■ HOW TO COMPLETE THIS TASK ■
Retype every entry word for word. Omit the pictures.

-------- ENTRIES SUPPLIED

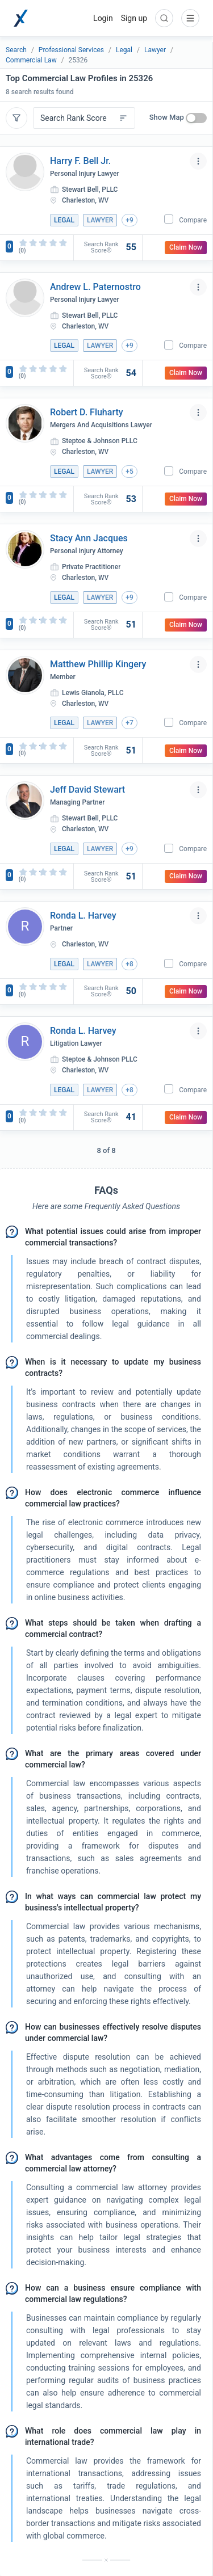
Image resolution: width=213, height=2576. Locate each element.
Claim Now (185, 247)
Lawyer (155, 50)
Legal (124, 50)
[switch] (196, 118)
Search (16, 50)
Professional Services (71, 50)
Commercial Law (31, 60)
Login (103, 18)
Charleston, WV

----------------

■ RESULT ■
Image resolution: width=213, height=2576. Locate each element.
Claim Now (185, 247)
Lawyer (155, 50)
Legal (124, 50)
[switch] (196, 118)
Search (16, 50)
Professional Services (71, 50)
Commercial Law (31, 60)
Login (103, 18)
Charleston, WV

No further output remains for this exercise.